Dataset entries
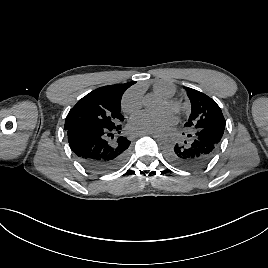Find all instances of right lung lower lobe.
<instances>
[{
    "mask_svg": "<svg viewBox=\"0 0 268 268\" xmlns=\"http://www.w3.org/2000/svg\"><path fill=\"white\" fill-rule=\"evenodd\" d=\"M121 125L112 128L75 126L67 129L68 142L79 162L96 173H109L125 162L130 141Z\"/></svg>",
    "mask_w": 268,
    "mask_h": 268,
    "instance_id": "obj_1",
    "label": "right lung lower lobe"
}]
</instances>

= THE PROBLEM =
Transcribe all the records above word for word, without their images.

= RESULT =
Find all instances of right lung lower lobe.
<instances>
[{
    "mask_svg": "<svg viewBox=\"0 0 268 268\" xmlns=\"http://www.w3.org/2000/svg\"><path fill=\"white\" fill-rule=\"evenodd\" d=\"M121 125L112 128L75 126L67 129L68 142L79 162L96 173H109L125 162L130 141Z\"/></svg>",
    "mask_w": 268,
    "mask_h": 268,
    "instance_id": "obj_1",
    "label": "right lung lower lobe"
}]
</instances>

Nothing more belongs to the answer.